WORK REQUEST: Make an exact copy of the records, dropping all pictures.

----

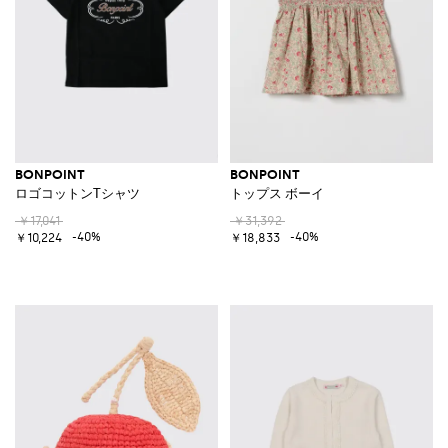
BONPOINT
BONPOINT
ロゴコットンTシャツ
トップス ボーイ
￥17,041
￥31,392
-40%
-40%
￥10,224
￥18,833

----

EXERCISE SOLUTION:
BONPOINT
BONPOINT
ロゴコットンTシャツ
トップス ボーイ
￥17,041
￥31,392
-40%
-40%
￥10,224
￥18,833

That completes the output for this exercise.